____ Task data

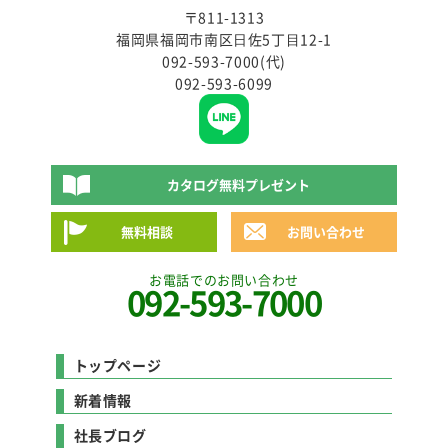
〒811-1313
福岡県福岡市南区⽇佐5丁⽬12-1
092-593-7000(代)
092-593-6099
カタログ無料プレゼント
無料相談
お問い合わせ
お電話でのお問い合わせ
092-593-7000
トップページ
新着情報
社長ブログ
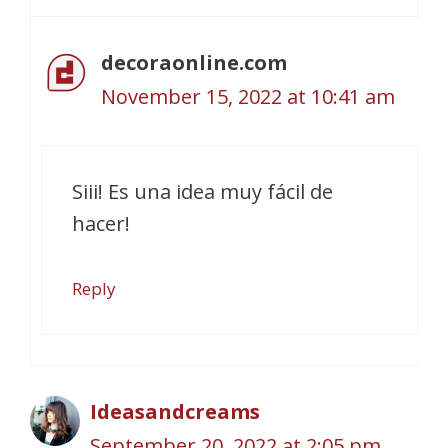
decoraonline.com
November 15, 2022 at 10:41 am
Siii! Es una idea muy fácil de
hacer!
Reply
Ideasandcreams
September 20, 2022 at 2:05 pm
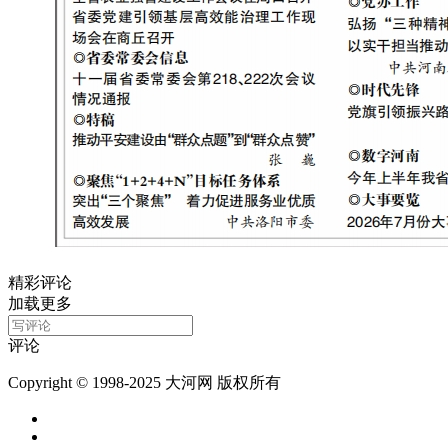
精彩评论
加载更多
评论
Copyright © 1998-2025 大河网 版权所有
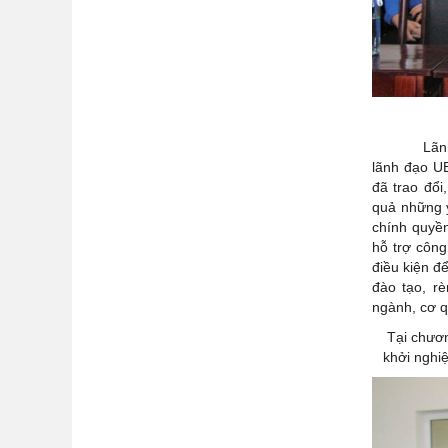
Lãnh đạo U
lãnh đạo UB
đã trao đổi
quả những ý
chính quyền
hỗ trợ công
điều kiện đ
đào tạo, rè
ngành, cơ q
Tại chươn
khởi nghiệ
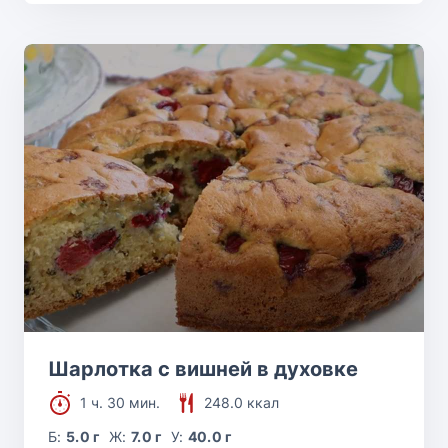
Шарлотка с вишней в духовке
1 ч. 30 мин.
248.0 ккал
Б:
5.0 г
Ж:
7.0 г
У:
40.0 г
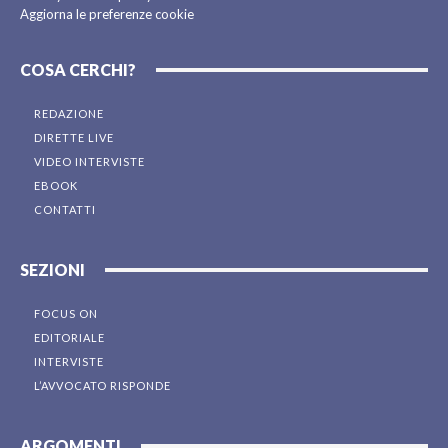
Aggiorna le preferenze cookie
COSA CERCHI?
REDAZIONE
DIRETTE LIVE
VIDEO INTERVISTE
EBOOK
CONTATTI
SEZIONI
FOCUS ON
EDITORIALE
INTERVISTE
L’AVVOCATO RISPONDE
ARGOMENTI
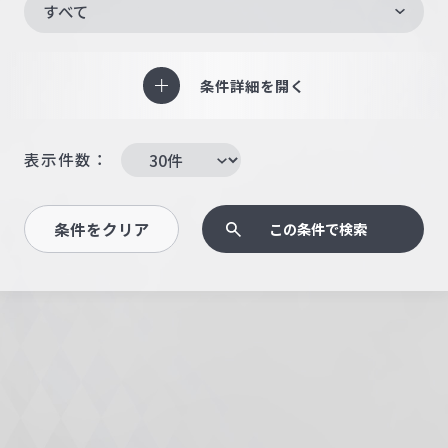
すべて
条件詳細を開く
表示件数：
条件をクリア
この条件で検索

________

◆ **Problem to solve**
Repeat each record exactly, with the pictures left out.

◆ **Written solution**
〒811-1313
福岡県福岡市南区⽇佐5丁⽬12-1
092-593-7000(代)
092-593-6099
カタログ無料プレゼント
無料相談
お問い合わせ
お電話でのお問い合わせ
092-593-7000
トップページ
新着情報
社長ブログ
decoraonline.com
November 15, 2022 at 10:41 am
Siii! Es una idea muy fácil de
hacer!
Reply
Ideasandcreams
September 20, 2022 at 2:05 pm
精彩评论
加载更多
评论
Copyright © 1998-2025 大河网 版权所有
Lãnh đạo U
lãnh đạo UB
đã trao đổi
quả những ý
chính quyền
hỗ trợ công
điều kiện đ
đào tạo, rè
ngành, cơ q
Tại chươn
khởi nghiệ
Шарлотка с вишней в духовке
1 ч. 30 мин.
248.0 ккал
Б:
5.0 г
Ж:
7.0 г
У:
40.0 г
Aggiorna le preferenze cookie
COSA CERCHI?
REDAZIONE
DIRETTE LIVE
VIDEO INTERVISTE
EBOOK
CONTATTI
SEZIONI
FOCUS ON
EDITORIALE
INTERVISTE
L’AVVOCATO RISPONDE
ARGOMENTI
すべて
条件詳細を開く
表示件数：
条件をクリア
この条件で検索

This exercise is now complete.